Geen categorie

De was; een verhaal zonder einde

‘Wat doe jij nou?!’ zeg ik tegen een leerling die ik zijn schoenen zie verwisselen voor het buiten spelen. ‘Juf dit zijn limited editions, die mogen niet vies worden, die wil ik graag netjes houden, dus ik doe oude schoenen aan voor het buitenspelen.’ ‘Ben jij dan ook zo iemand die zijn kast op kleur geordend heeft?’ vraag ik. ‘Nee, mijn moeder wast altijd en ik moet het dan zelf in mijn kast doen, maar mijn kast is super slordig hoor juf!’ Een andere leerling zegt: ’Ja mijn moeder wordt chagrijnig van me, zij wast en vouwt en dan moet ik het in mijn kast doen, maar ik leg altijd alle schone was bovenop.

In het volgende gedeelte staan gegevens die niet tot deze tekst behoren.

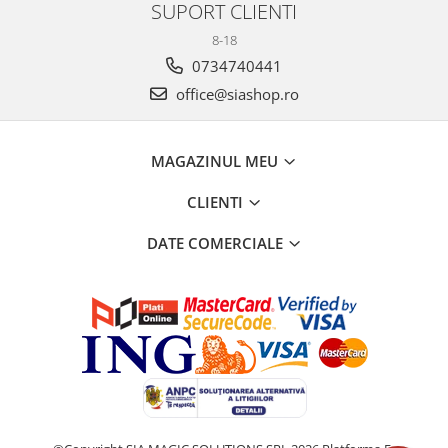
SUPORT CLIENTI
8-18
0734740441
office@siashop.ro
MAGAZINUL MEU
CLIENTI
DATE COMERCIALE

En dan pak ik datgene wat ik aan wil van onder op de stapel. En dan wordt alles slordig!’ Weer een andere leerling zegt: ‘Vroeger had ik iets heel cools. Ik had een basketbal net, wat een soort wasmand was. Daar kon ik dan mijn vieze was in gooien. Nu heb ik die niet meer. Nu hebben we wel een wasmachine met een afstandsbediening. Dat is handig, want als mijn moeder dan de was in de wasmachine doet, kan ik altijd bepalen vanaf mijn kamer wanneer ik hem precies aan ga zetten.’ Een meisje uit mijn klas zegt: ‘Ik onderhandel altijd met mijn zus juf. Mijn moeder laat soms taakjes achter omdat ze pas om 17.00 uur thuis is uit haar werk. Ik en mijn zus moeten dan soms stofzuigen en de wasmachine aan doen. Maar mijn zus heeft een bijbaantje en nooit tijd. Als ik dan thuis de klusjes doe, haalt zij iets lekkers of een cadeautje voor me. Meestal doe ik het dan.’ Een meisje vooraan in de klas steekt haar vinger op: ‘Juf hoe doet u dat dan?’ ‘Nou…’, antwoord ik. ‘Bij ons thuis is het een beetje gek. Mijn wasmachine staat in de schuur. Op zich fijn, want zo neemt hij geen ruimte in beslag in het huis. Maar dat betekent wel, dat wanneer het regent of sneeuwt of heel hard waait, ik met mijn wasmand door de tuin moet om de wasmachine aan te zetten in de schuur. En wat betreft onze kast is het een beetje hetzelfde verhaal als bij jullie. Mijn vriend is heel netjes en ik niet, dus je kan precies zien welk deel van de kast van mij is en welk deel van hem.’ De kinderen lachen. De bel gaat. ‘Lieverds, de pauze is voorbij. We gaan buitenspelen.’ Met een lach op hun gezicht trekken ze hun jas aan en lopen richting het plein. En de jongen? Die loopt trots op zijn oude schoenen naar buiten.